Task-Specific Limitations
Dorna2-Llama3.1-8B-Instruct is evaluated on five specialized tasks, but it may not excel in all of them. For example, it scored relatively low on the AUT Multiple Choice Persian task. This suggests that the model might struggle with certain types of questions or tasks.
Format
The Dorna2-Llama3.1-8B-Instruct model is a type of decoder-only model, which means it’s specifically designed to generate text based on the input it receives.
Architecture
This model is built using the Meta Llama 3.1 Instruct model and has been fine-tuned on Persian data. It’s a part of the Dorna models family, developed by Part AI.
Data Formats
The model accepts input in the form of tokenized text sequences, similar to other language models. However, it’s specifically designed to work with Persian text data.
Input Requirements
To use this model, you’ll need to preprocess your input text data by tokenizing it. You can use the AutoTokenizer
class from the Transformers library to do this.
Here’s an example of how to preprocess your input data:
import torch
import transformers
from transformers import AutoTokenizer, AutoModelForCausalLM
# Load the tokenizer
tokenizer = AutoTokenizer.from_pretrained(model_path)

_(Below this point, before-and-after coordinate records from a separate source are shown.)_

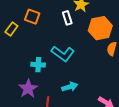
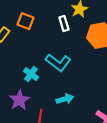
cyan cross: (38, 65) -> (31, 74), turned 32

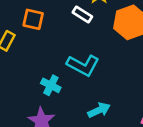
white rectangle: (64, 24) -> (82, 15), turned -32

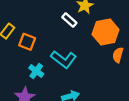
orange square: (33, 19) -> (27, 42), moved

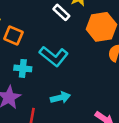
cyan cross: (36, 71) -> (23, 68), turned -32

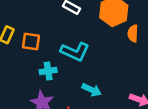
cyan arrow: (60, 97) -> (92, 90), turned 54

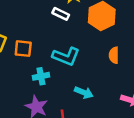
orange semicircle: (133, 33) -> (114, 55), moved

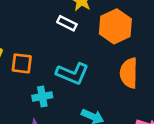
orange semicircle: (114, 55) -> (129, 73), size x1.5

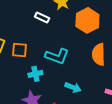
white rectangle: (67, 23) -> (42, 17), moved

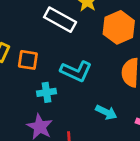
white rectangle: (42, 17) -> (60, 20), size x1.6
cyan arrow: (73, 87) -> (106, 112), moved

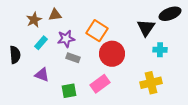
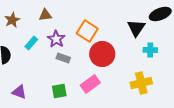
brown star: (34, 20) -> (12, 20), moved
purple star: (66, 39) -> (56, 39), turned -30
purple triangle: (42, 75) -> (19, 92), moved

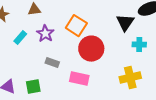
gray rectangle: (63, 58) -> (52, 63), moved
pink rectangle: (90, 84) -> (79, 79), turned 48
green square: (59, 91) -> (33, 87), moved

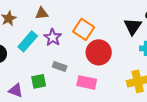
cyan rectangle: (20, 38) -> (28, 41), size x1.5
green square: (33, 87) -> (39, 81), moved

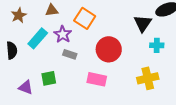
orange square: (84, 29) -> (85, 18), moved
gray rectangle: (60, 66) -> (70, 54), moved

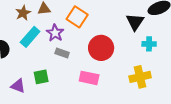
brown star: (19, 15) -> (23, 13), moved

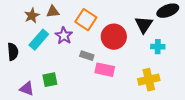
red circle: (101, 48) -> (114, 37), moved
gray rectangle: (62, 53) -> (87, 56), moved
pink rectangle: (89, 78) -> (105, 70), moved

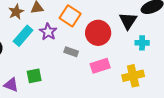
pink rectangle: (105, 70) -> (100, 66), moved, turned -30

# Define your input text data
messages = [
{"role": "system", "content": "You are a helpful Persian assistant. Please answer questions in the asked language."},
{"role": "user", "content": "کاغذ A4 بزرگ تر است یا A5؟"},
]
# Preprocess the input data
input_ids = tokenizer.apply_chat_template(messages, add_generation_prompt=True, return_tensors="pt").to(model.device)
Output Requirements
The model generates output in the form of tokenized text sequences. You can use the generate()
function from the Transformers library to generate output based on your input data.
Here’s an example of how to generate output:
# Define the model
model = AutoModelForCausalLM.from_pretrained(model_path, torch_dtype=torch.bfloat16, device_map="auto")
# Generate output
outputs = model.generate(input_ids, max_new_tokens=256, eos_token_id=terminators, do_sample=True, temperature=0.3, top_p=0.85)
# Decode the output
response = outputs[0][input_ids.shape[-1]:]
print(tokenizer.decode(response, skip_special_tokens=True))
Note that the output is generated based on the input data and the model’s parameters. You can adjust the model’s parameters to control the output generation process.